- **Data section**

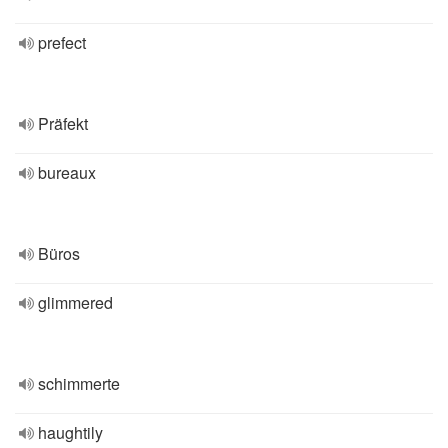
prefect
Präfekt
bureaux
Büros
glimmered
schimmerte
haughtily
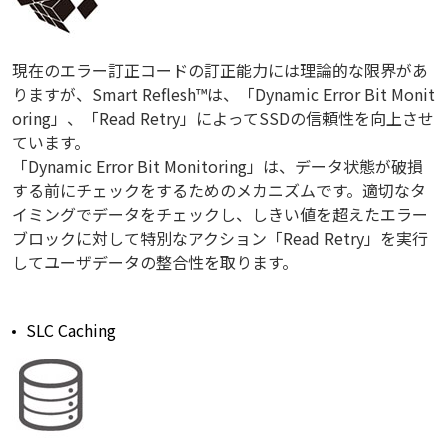
現在のエラー訂正コードの訂正能力には理論的な限界があ
りますが、Smart Reflesh™は、「Dynamic Error Bit Monit
oring」、「Read Retry」によってSSDの信頼性を向上させ
ています。
「Dynamic Error Bit Monitoring」は、データ状態が破損
する前にチェックをするためのメカニズムです。適切なタ
イミングでデータをチェックし、しきい値を超えたエラー
ブロックに対して特別なアクション「Read Retry」を実行
してユーザデータの整合性を取ります。
SLC Caching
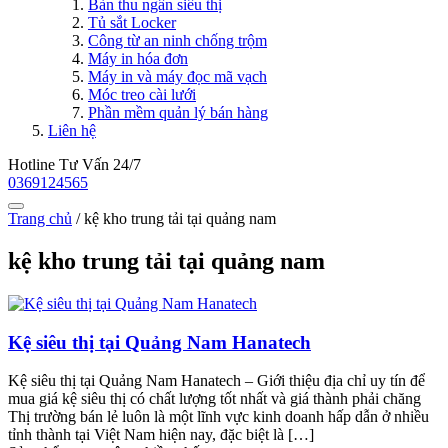
Bàn thu ngân siêu thị
Tủ sắt Locker
Công từ an ninh chống trộm
Máy in hóa đơn
Máy in và máy đọc mã vạch
Móc treo cài lưới
Phần mềm quản lý bán hàng
Liên hệ
Hotline Tư Vấn 24/7
0369124565
Trang chủ
/
kệ kho trung tải tại quảng nam
kệ kho trung tải tại quảng nam
Kệ siêu thị tại Quảng Nam Hanatech
Kệ siêu thị tại Quảng Nam Hanatech – Giới thiệu địa chỉ uy tín để
mua giá kệ siêu thị có chất lượng tốt nhất và giá thành phải chăng
Thị trường bán lẻ luôn là một lĩnh vực kinh doanh hấp dẫn ở nhiều
tỉnh thành tại Việt Nam hiện nay, đặc biệt là […]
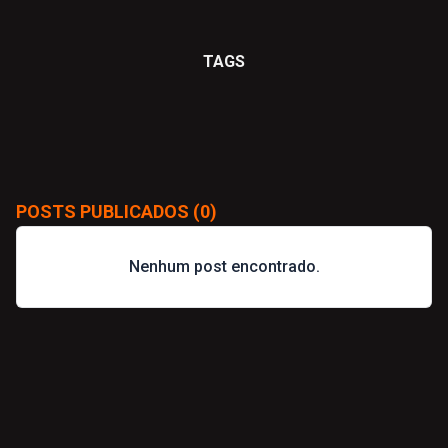
TAGS
POSTS PUBLICADOS (0)
Nenhum post encontrado.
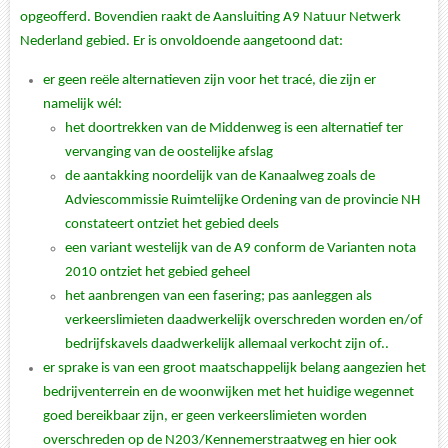
opgeofferd. Bovendien raakt de Aansluiting A9 Natuur Netwerk
Nederland gebied. Er is onvoldoende aangetoond dat:
er geen reële alternatieven zijn voor het tracé, die zijn er
namelijk wél:
het doortrekken van de Middenweg is een alternatief ter
vervanging van de oostelijke afslag
de aantakking noordelijk van de Kanaalweg zoals de
Adviescommissie Ruimtelijke Ordening van de provincie NH
constateert ontziet het gebied deels
een variant westelijk van de A9 conform de Varianten nota
2010 ontziet het gebied geheel
het aanbrengen van een fasering; pas aanleggen als
verkeerslimieten daadwerkelijk overschreden worden en/of
bedrijfskavels daadwerkelijk allemaal verkocht zijn of..
er sprake is van een groot maatschappelijk belang aangezien het
bedrijventerrein en de woonwijken met het huidige wegennet
goed bereikbaar zijn, er geen verkeerslimieten worden
overschreden op de N203/Kennemerstraatweg en hier ook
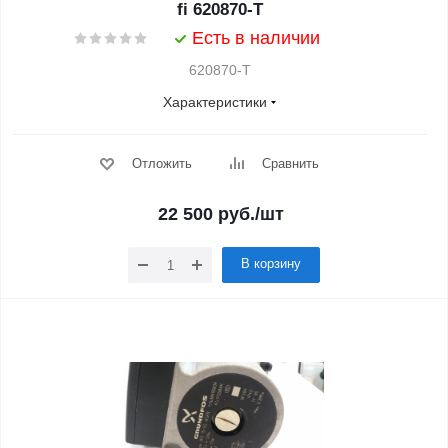
fi 620870-T
Есть в наличии
620870-Т
Характеристики
Отложить
Сравнить
22 500
руб.
/шт
В корзину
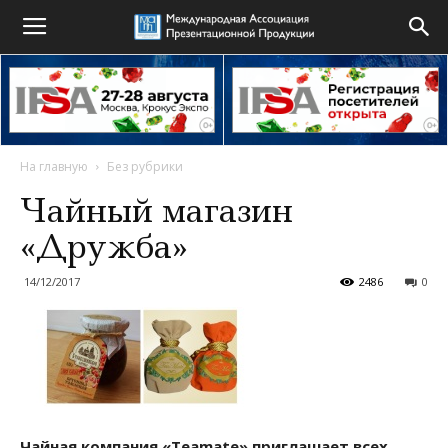
На главную
Без рубрики
Чайный магазин
«Дружба»
14/12/2017
2486
0
Чайная компания «Teamate» приглашает всех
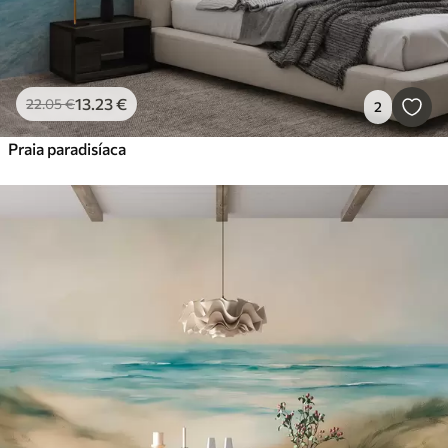
13
.23
€
22
.05
€
2
Praia paradisíaca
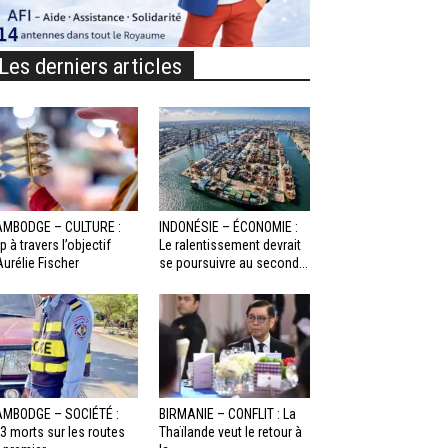
Les derniers articles
MBODGE – CULTURE :
INDONÉSIE – ÉCONOMIE :
p à travers l’objectif
Le ralentissement devrait
Aurélie Fischer
se poursuivre au second...
MBODGE – SOCIÉTÉ :
BIRMANIE – CONFLIT : La
3 morts sur les routes
Thaïlande veut le retour à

- **Work request**
Using the entries above, transcribe exactly from the line that has "Без рубрики" through the line that has "MBODGE – SOCIÉTÉ". Pictures are dropped.

- **Answer box**
Без рубрики
Чайный магазин
«Дружба»
14/12/2017
2486
0
Чайная компания «Teamate» приглашает всех
13
.23
€
22
.05
€
2
Praia paradisíaca
Les derniers articles
MBODGE – CULTURE :
INDONÉSIE – ÉCONOMIE :
p à travers l’objectif
Le ralentissement devrait
Aurélie Fischer
se poursuivre au second...
MBODGE – SOCIÉTÉ :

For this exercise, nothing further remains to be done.